I took a shower and got dressed. I put a pasty in the oven, sat down on the edge of my bed, waited for it to cook, and wondered when I’d gotten so angry.

If all your friends sat screaming at each other in a burning house, would you scream with them until the lot—house and friends and screams—were only ash and echo and memory?

No?

See, you say that, but I’m not far enough away from Facebook to have forgotten. You don’t even have to go to Twitter anymore to hear the whinging of people who have it better than you: just turn on CNN, or Fox News, or MSNBC. The great wail of this wilting nation leads at six, 280 characters at a time hashtags and @-signs aplenty.

Why am I so angry?

A sixteen-year-old told me the other day that she’s on anti-anxiety medication, antidepressants, and a special diet to help manage her recovery from two different eating disorders. But also that I shouldn’t worry, because all of her friends are, too.

She knows fewer people who don’t take Adderall than do.

Most of the kids these days, she tells me, have two Instagram accounts: one all smiling happy people and good times, recording the perfect lives we lie out to the faceless masses whose opinions seem suddenly to matter so much to all of us. The other—anonymous, under a false name, with no faces—records a litany of days spent crying in stalls between classes and grasping frantically for reasons not to open their arms in the bath, or to wash down all the overprescriptions in the house with a glass of celery juice; a record of days when fifteen, fourteen, thirteen-year-old children couldn’t get out of bed, or sobbed for so hard and so long that they vomited their latest cleanse back up and out and didn’t feel any better for it.

Why am I so fucking angry?

Coltrane is done. My Favorite Things is great. If you’re new to jazz, it’s a good place to start, and, hell, it’s a New Year, after all. Maybe it’s time to give jazz another go.

I’m listening to Miles, now. Kind of Blue. It’s perfect—it really is. A perfect jazz album, a perfect expression of potential reined in to mastery, distilled and honed to a shining point that cannot help but find your heart. I love this album always, but especially when the world has kicked my balls up into my guts.

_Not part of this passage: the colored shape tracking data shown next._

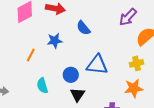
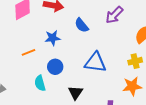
purple arrow: (128, 17) -> (114, 15), moved
orange line: (31, 55) -> (28, 52), turned 40
blue circle: (71, 75) -> (55, 67), moved

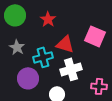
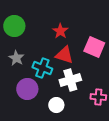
red star: (48, 19) -> (60, 31), moved
cyan cross: (43, 57) -> (42, 68), turned 36

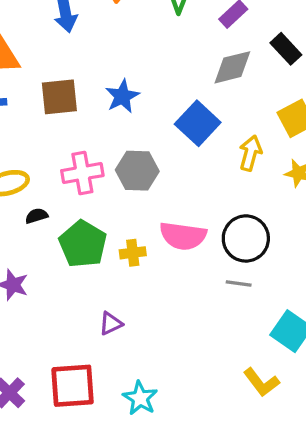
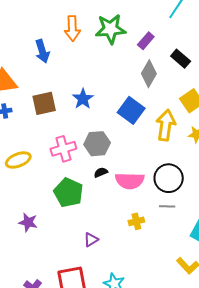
gray diamond: (232, 67) -> (149, 74), turned -40
yellow arrow: (250, 153) -> (166, 125), size x1.4
black semicircle: (37, 216) -> (101, 172), moved
yellow cross: (133, 253) -> (136, 221), moved

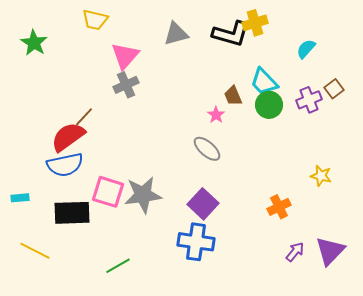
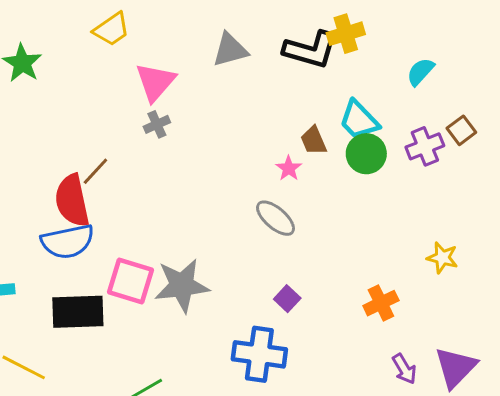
yellow trapezoid: (95, 20) -> (112, 29), turned -48
gray cross: (126, 85) -> (157, 124), size x0.7
red semicircle: (68, 137) -> (72, 201), turned -66
purple square: (203, 204) -> (287, 299), moved, size x0.6
purple arrow: (295, 252) -> (404, 369), turned 110

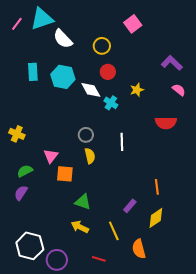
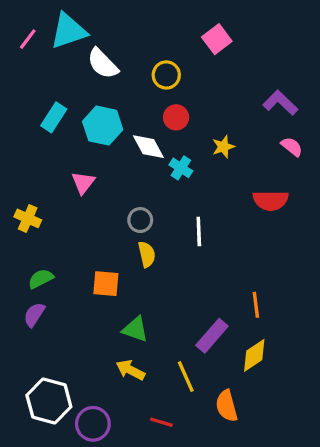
cyan rectangle: (33, 72) -> (54, 117), turned 36
pink triangle: (51, 156) -> (83, 183), moved
purple rectangle: (130, 206) -> (212, 336), size x1.5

A cup of water for a man in hell.

Or...at least for a man in a house on fire, surrounded by people shouting each other down and shrieking their moral superiority into little handheld mirrors mass-manufactured to reflect back the bilious canker of our particular zeitgeist.

I don’t know that it has to be this way. Let’s see. What do you say? Let’s see if we can’t save some of our house. We live here, all of us, in this vast national unconscious of ours. Let’s help each other out of this droning, Sartre-esque room we’ve made, and back out into the air, and the sun.

It’s a New Year, after all.

Let’s get some water on these walls.